Provided that all he surveyed was trees.
He sighed.
‘Cut what down?’ said Lady Felmet, icily.
‘Oh, the trees,’ said the duke.
‘What have trees got to do with it?’
‘Well . . . there are such a lot of them,’ said the duke, with feeling.
‘Don’t change the subject!’
‘Sorry, my sweet.’
‘What I said was, how could you have been so stupid as to let them get away? I told you that servant was far too loyal. You can’t trust someone like that.’
‘No, my love.’
‘You didn’t by any chance consider sending someone after them, I suppose?’
‘Bentzen, my dear. And a couple of guards.’
‘Oh.’ The duchess paused. Bentzen, as captain of the duke’s personal bodyguard, was as efficient a k
iller as a psychotic mongoose. He would have been her choice. It annoyed her to be temporarily deprived of a chance to fault her husband, but she rallied quite well.
‘He wouldn’t have needed to go out at all, if only you’d listened to me. But you never do.’
‘Do what, my passion?’
The duke yawned. It had been a long night. There had been a thunderstorm of quite unnecessarily dramatic proportions, and then there had been all that messy business with the knives.

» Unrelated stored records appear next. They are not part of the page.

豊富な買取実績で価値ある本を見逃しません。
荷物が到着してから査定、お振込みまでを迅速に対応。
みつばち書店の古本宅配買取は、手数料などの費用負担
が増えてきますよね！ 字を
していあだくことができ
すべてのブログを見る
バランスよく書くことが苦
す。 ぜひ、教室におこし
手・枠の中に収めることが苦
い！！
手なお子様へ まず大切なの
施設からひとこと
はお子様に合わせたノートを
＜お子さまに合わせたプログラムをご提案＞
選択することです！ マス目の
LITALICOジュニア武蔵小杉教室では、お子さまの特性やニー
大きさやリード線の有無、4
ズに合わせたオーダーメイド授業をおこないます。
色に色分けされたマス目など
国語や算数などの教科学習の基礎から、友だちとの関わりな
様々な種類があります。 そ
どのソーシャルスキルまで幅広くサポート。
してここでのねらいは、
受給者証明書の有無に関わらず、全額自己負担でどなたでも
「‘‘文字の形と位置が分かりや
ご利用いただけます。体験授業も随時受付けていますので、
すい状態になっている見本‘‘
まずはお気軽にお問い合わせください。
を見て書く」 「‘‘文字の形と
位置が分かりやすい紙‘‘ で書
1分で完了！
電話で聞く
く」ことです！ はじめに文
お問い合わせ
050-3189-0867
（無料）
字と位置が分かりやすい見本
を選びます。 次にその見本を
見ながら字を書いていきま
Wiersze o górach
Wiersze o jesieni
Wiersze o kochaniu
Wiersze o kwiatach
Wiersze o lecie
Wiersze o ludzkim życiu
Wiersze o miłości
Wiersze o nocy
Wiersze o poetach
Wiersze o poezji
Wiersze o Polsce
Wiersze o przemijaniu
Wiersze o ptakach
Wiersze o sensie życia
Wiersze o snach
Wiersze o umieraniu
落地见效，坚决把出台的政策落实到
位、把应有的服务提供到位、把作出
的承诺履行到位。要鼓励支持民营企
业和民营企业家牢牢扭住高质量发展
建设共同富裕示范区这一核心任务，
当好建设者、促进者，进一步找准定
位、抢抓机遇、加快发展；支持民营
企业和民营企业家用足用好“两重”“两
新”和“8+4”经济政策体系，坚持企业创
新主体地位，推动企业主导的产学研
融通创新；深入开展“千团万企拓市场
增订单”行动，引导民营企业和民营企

It has already been mentioned that Duke Felmet was one step away from the throne. The step in question was at the top of the flight leading to the Great Hall, down which King Verence had tumbled in the dark only to land, against all the laws of probability, on his own dagger.

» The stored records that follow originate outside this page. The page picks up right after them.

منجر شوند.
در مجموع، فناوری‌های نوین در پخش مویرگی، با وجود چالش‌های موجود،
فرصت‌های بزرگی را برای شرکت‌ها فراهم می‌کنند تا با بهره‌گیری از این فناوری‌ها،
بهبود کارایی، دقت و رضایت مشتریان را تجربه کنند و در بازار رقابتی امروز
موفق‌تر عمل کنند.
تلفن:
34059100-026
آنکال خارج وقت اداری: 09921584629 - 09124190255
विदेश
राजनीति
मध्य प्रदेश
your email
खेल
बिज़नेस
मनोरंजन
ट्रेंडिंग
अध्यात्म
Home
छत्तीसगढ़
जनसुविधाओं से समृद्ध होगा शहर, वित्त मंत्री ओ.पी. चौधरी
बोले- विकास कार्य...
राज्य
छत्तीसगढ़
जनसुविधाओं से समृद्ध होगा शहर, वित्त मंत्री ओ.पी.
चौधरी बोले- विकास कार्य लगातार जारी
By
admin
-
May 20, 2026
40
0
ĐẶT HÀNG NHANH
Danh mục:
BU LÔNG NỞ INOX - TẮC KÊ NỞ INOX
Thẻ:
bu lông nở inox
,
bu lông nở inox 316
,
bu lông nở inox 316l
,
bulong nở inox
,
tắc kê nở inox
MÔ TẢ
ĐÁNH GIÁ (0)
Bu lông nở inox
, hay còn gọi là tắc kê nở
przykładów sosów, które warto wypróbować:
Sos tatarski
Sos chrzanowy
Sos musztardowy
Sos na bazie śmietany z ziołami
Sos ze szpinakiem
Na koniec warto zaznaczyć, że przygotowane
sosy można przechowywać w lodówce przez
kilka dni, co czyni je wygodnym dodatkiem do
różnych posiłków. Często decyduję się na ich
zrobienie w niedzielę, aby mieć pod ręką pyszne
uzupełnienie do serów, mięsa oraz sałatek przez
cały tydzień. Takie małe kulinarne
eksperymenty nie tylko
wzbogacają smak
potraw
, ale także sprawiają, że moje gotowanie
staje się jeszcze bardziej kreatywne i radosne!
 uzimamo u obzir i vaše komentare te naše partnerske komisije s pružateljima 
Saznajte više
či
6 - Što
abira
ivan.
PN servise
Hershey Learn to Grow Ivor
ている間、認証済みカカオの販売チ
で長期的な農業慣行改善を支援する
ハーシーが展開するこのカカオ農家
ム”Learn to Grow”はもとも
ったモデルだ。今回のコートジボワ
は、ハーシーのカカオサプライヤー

It had, however, been declared by his own physician to be a case of natural causes. Bentzen had gone to see the man and explained that falling down a flight of steps with a dagger in your back was a disease caused by unwise opening of the mouth.

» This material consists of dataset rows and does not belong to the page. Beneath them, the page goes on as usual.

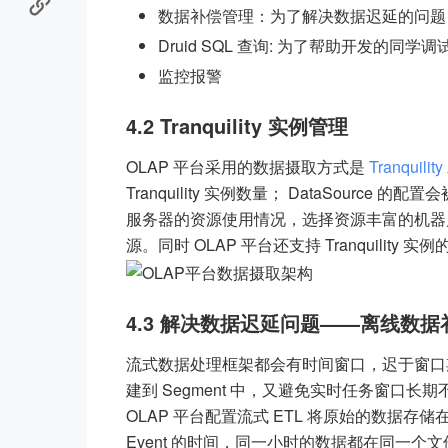
数据补偿管理：为了解决数据迟延的问题，
Druid SQL 查询: 为了帮助开发的同学调
监控报警
4.2 Tranquility 实例管理
OLAP 平台采用的数据摄取方式是
Tranquilit
Tranquility 实例数量； DataSource 的配置会
服务器的资源使用情况，选择资源丰富的机器启动 
源。同时 OLAP 平台还支持 Tranquilit
4.3 解决数据迟延问题——离线数据
流式数据处理框架都会有时间窗口，迟于窗口
建到 Segment 中，又避免实时任务窗口长期
OLAP 平台配置流式 ETL 将原始的数据存储在 
Event 的时间，同一小时的数据都在同一个文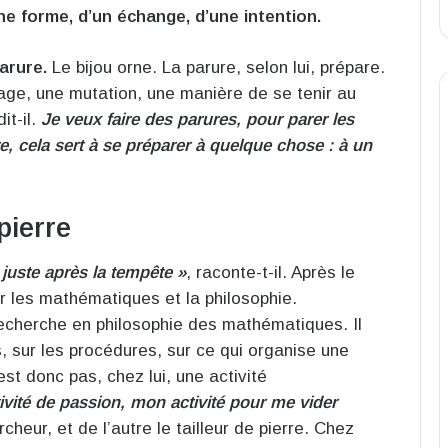
une forme, d’un échange, d’une intention.
arure.
Le bijou orne. La parure, selon lui, prépare.
ge, une mutation, une manière de se tenir au
it-il.
Je veux faire des parures, pour parer les
, cela sert à se préparer à quelque chose : à un
pierre
 juste après la tempête »
, raconte-t-il. Après le
er les mathématiques et la philosophie.
a recherche en philosophie des mathématiques. Il
es, sur les procédures, sur ce qui organise une
est donc pas, chez lui, une activité
ivité de passion, mon activité pour me vider
cheur, et de l’autre le tailleur de pierre. Chez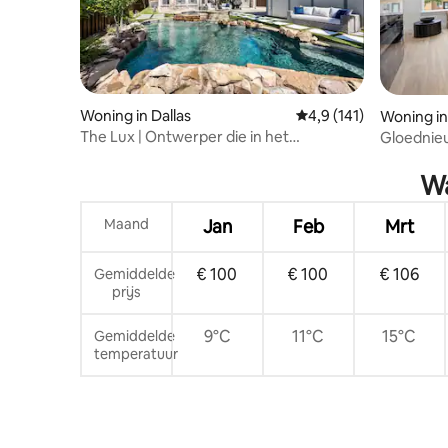
Woning in Dallas
Gemiddelde beoordelin
4,9 (141)
Woning in
The Lux | Ontwerper die in het
Gloednieu
historische Oaklawn woont
skyline va
Wa
Maand
Jan
Feb
Mrt
€ 100
€ 100
€ 106
Gemiddelde
prijs
9°C
11°C
15°C
Gemiddelde
temperatuur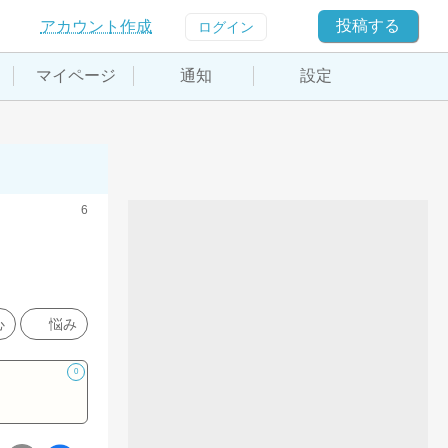
投稿する
アカウント作成
ログイン
マイページ
通知
設定
6
心
悩み
0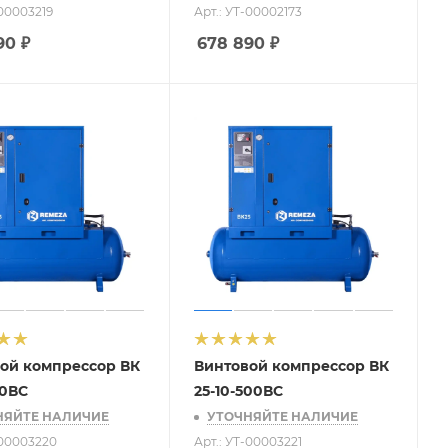
-00003219
Арт.: УТ-00002173
90
₽
678 890
₽
ой компрессор ВК
Винтовой компрессор ВК
00ВС
25-10-500ВС
НЯЙТЕ НАЛИЧИЕ
УТОЧНЯЙТЕ НАЛИЧИЕ
-00003220
Арт.: УТ-00003221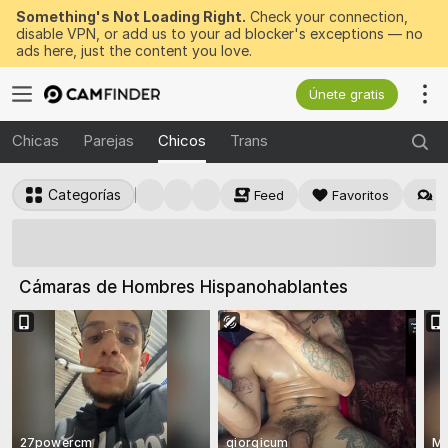
Something's Not Loading Right.
Check your connection,
disable VPN, or add us to your ad blocker's exceptions — no
ads here, just the content you love.
Únete gratis
Chicas
Parejas
Chicos
Trans
Categorías
Feed
Favoritos
M
Gana
50 tokens GRATIS
ahora
Cámaras de Hombres Hispanohablantes
27powercm
giorgicum
M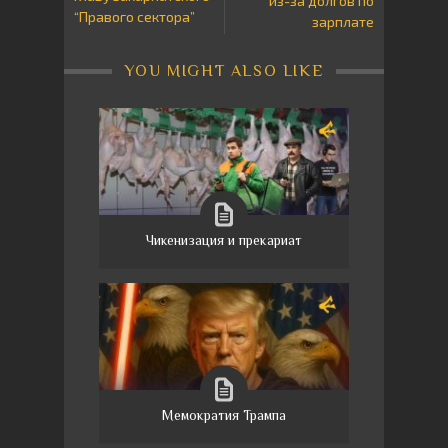
из-за долгов по
“Правого сектора”
зарплате
YOU MIGHT ALSO LIKE
Чикенизация и прекариат
Мемократия Трампа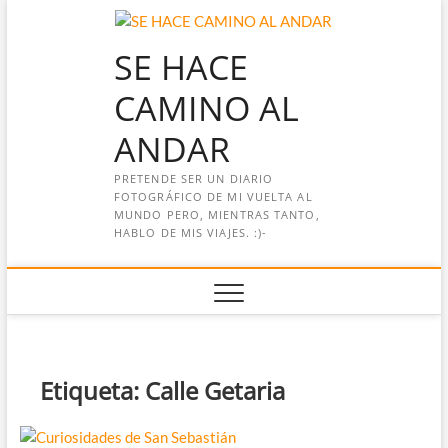
Saltar
al
SE HACE
contenido
CAMINO AL
ANDAR
PRETENDE SER UN DIARIO
FOTOGRÁFICO DE MI VUELTA AL
MUNDO PERO, MIENTRAS TANTO,
HABLO DE MIS VIAJES. :)-
Etiqueta:
Calle Getaria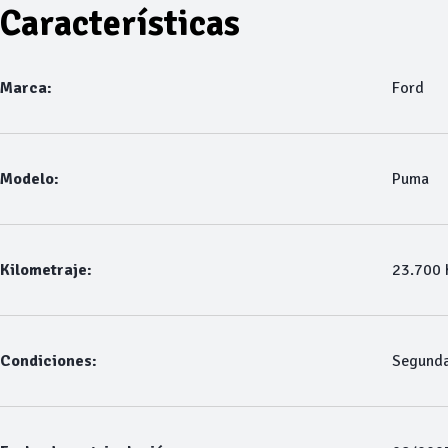
Características
Marca:
Ford
Modelo:
Puma
Kilometraje:
23.700
Condiciones:
Segund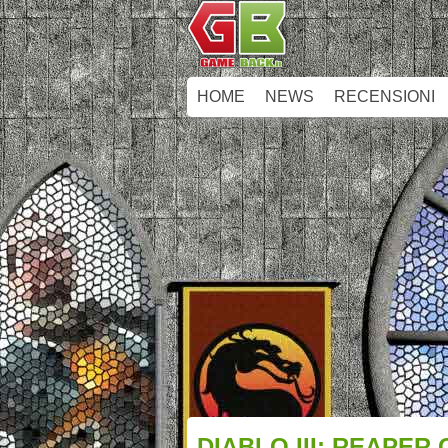
HOME
NEWS
RECENSIONI
DIABLO III: REAPER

In fact it had already been caught by several members of the king’s own bodyguard who had been a little bit hard of hearing. There had been a minor epidemic.
The duke shuddered. There were details about last night that were both hazy and horrible.
He tried to reassure himself that all the unpleasantness was over now, and he had a kingdom. It wasn’t much of one, apparently being mainly trees, but it was a kingdom and it had a crown.
If only they could find it.
Lancre Castle was built on an outcrop of rock by an architect who had heard about Gormenghast but hadn’t got the budget. He’d done his best, though, with a tiny confection of cut-price turrets, bargain basements, buttresses, crenellations, gargoyles, towers, courtyards, keeps and dungeons; in fact, just about everything a castle needs except maybe reasonable foundations and the kind of mortar that doesn’t wash away in a light shower.
The castle leaned vertiginously over the racing white water of the Lancre river, which boomed darkly a thousand feet below. Every now and again a few bits fell in.
Small as it was, though, the castle contained a thousand places to hide a crown.
The duchess swept out to find someone else to berate, and left Lord Felmet looking gloomily at the landscape. It started to rain.
It was on this cue that there came a thunderous knocking at the castle door. It seriously disturbed the castle porter, who was playing Cripple Mister Onion with the castle cook and the castle’s Fool in the warmth of the kitchen.